Platform / Path Throughput (GB/s) Instructions/byte Instructions/cycle Speedup (SIMD/Scalar)
Apple M4 Scalar (V8) 2.2 12.0 5.9
Apple M4 SIMD (NEON) 18.9 0.9 3.7 8.6×
Xeon 6338 Scalar (V8) 1.2 13.0 5.0
Xeon 6338 SIMD (AVX-512) 7.5 0.4 1.0 6.2×
Xeon 6338 SIMD (AVX2) 7.8 0.8 1.8 6.5×
Xeon 6338 SIMD (SSE4.2) 5.8 2.0 3.6 4.8×

5. Integration in Runtime Systems and Security Implications

Modern JavaScript engines (notably the Google V8 engine) require all internal UTF-16 strings to be well-formed. String creation and decoding routines, such as String.fromCharCode, depend on this well-formedness; ill-formed input risks incorrect code point construction or exploitable vulnerabilities. The SIMD-based fix-up routine—simdutf::to_well_formed_utf16(in, out, len)—was integrated into V8 as a drop-in replacement for the scalar version:

  • Fallback to scalar logic for strings below 17 code units
  • First and last code units are always checked with scalar branches
  • In-place correction uses masked stores to avoid redundant memory writes
  • Unaligned loads/stores are permitted without penalty on current hardware

The effect on browser workloads is measurable: Speedometer 3 and JetStream benchmarks record up to 5% overall page-load speedup, reflecting the centrality of UTF-16 fix-up in DOM parsing, JSON decoding, and event handling. The reduction in instructions and improved branch predictability lower power consumption, and the robust handling of invalid surrogates actively closes a class of memory-safety and rendering vulnerabilities by preventing out-of-bounds Unicode arithmetic (Clausecker et al., 9 Jan 2026).

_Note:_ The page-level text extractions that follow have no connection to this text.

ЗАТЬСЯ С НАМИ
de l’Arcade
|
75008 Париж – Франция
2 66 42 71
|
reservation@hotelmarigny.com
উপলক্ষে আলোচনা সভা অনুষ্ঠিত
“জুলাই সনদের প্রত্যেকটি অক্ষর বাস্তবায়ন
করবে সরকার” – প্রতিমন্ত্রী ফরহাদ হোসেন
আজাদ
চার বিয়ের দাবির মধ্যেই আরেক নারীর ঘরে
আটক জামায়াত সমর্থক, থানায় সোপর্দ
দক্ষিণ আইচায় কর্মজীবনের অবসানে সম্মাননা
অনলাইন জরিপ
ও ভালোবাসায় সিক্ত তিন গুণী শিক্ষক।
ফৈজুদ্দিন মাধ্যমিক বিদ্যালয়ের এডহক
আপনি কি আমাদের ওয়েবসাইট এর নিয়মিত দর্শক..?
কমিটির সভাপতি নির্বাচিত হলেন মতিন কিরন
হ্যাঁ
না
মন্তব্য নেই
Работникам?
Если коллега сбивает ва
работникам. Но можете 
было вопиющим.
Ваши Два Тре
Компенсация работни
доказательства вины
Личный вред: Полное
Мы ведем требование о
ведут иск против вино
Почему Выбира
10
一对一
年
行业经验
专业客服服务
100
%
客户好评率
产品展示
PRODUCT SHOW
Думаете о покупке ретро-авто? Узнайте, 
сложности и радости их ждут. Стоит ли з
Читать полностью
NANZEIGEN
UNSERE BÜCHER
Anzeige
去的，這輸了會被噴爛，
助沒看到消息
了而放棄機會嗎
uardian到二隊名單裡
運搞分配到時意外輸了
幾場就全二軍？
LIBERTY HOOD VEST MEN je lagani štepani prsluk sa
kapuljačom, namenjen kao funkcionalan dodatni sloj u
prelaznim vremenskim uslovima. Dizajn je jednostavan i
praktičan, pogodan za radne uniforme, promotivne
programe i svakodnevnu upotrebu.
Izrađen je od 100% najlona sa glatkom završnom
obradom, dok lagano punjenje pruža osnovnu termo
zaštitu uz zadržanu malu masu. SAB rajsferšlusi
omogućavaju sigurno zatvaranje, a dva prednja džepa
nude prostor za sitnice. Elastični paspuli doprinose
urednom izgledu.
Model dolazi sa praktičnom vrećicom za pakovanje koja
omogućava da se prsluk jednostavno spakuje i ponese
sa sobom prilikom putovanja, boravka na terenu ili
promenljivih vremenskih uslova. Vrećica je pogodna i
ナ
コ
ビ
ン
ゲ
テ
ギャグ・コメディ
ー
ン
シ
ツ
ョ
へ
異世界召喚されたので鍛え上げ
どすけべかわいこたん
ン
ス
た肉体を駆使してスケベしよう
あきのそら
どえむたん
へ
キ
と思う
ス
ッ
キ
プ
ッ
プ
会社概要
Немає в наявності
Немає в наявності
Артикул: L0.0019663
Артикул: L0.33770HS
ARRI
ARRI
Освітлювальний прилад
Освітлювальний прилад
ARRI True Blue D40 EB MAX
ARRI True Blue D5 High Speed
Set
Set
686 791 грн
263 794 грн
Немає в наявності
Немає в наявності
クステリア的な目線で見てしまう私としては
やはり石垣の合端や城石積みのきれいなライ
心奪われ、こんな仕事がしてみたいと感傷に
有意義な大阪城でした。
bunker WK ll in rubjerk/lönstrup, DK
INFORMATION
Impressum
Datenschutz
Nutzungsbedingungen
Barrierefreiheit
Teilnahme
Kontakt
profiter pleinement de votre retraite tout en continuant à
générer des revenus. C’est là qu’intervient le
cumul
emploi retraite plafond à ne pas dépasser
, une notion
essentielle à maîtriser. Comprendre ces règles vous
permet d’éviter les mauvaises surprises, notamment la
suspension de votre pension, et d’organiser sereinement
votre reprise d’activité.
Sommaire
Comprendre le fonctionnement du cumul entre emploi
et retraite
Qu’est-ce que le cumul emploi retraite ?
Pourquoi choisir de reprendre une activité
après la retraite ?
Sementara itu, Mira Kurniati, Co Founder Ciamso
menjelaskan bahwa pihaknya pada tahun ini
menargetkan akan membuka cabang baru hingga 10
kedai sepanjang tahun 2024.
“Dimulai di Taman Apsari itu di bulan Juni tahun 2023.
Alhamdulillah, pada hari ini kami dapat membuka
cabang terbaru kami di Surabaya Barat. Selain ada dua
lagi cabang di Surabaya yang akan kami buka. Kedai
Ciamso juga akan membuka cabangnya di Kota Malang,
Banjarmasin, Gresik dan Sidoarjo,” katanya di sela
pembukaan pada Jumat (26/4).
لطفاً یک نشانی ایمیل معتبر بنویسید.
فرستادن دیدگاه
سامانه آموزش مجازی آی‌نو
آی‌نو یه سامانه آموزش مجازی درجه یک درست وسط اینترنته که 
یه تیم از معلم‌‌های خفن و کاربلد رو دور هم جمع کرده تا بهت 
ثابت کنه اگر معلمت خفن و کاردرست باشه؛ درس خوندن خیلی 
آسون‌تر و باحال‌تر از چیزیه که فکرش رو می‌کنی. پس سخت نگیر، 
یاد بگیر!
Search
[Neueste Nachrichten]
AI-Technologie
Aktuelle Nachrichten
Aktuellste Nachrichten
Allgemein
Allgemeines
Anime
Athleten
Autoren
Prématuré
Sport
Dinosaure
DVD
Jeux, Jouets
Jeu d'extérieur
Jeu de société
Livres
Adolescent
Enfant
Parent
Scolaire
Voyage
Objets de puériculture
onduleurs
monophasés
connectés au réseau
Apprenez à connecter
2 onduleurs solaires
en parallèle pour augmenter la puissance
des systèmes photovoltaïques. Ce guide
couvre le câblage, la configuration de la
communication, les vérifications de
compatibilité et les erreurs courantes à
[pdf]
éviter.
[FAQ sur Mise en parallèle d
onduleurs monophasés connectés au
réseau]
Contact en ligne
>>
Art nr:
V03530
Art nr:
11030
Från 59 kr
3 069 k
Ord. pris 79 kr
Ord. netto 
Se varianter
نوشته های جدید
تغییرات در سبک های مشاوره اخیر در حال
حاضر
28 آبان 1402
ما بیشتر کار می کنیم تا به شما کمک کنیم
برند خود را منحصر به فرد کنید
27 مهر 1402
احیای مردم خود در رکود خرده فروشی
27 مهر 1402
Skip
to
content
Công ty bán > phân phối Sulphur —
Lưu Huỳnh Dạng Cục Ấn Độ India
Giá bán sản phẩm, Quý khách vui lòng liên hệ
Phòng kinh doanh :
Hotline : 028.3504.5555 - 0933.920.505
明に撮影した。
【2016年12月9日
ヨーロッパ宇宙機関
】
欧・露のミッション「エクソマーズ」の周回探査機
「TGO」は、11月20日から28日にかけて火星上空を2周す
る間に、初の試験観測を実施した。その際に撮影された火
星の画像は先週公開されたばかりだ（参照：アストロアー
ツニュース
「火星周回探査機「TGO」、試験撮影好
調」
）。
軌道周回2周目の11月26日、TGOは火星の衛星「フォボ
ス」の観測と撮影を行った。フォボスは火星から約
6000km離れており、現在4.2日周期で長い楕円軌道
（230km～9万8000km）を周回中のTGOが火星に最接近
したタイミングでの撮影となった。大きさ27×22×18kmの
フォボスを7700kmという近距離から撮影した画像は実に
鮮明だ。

6. Significance and Outlook

Systematic exploitation of modern SIMD hardware (NEON, SSE2/AVX2, AVX-512) for UTF-16 well-formedness checking enables simultaneous analysis of 8–32 code units. When combined with fast-path branching (copying directly on zero mismatches), this approach yields both a measurable 8–9× speedup and more robust Unicode handling. The adoption of such SIMD techniques is not only technically effective but operationally significant, raising both the security and the efficiency baseline of mainstream JavaScript engines (Clausecker et al., 9 Jan 2026). A plausible implication is that future runtimes and libraries for Unicode-heavy workloads will increasingly consolidate on SIMD-backed regularity checks for better security and throughput.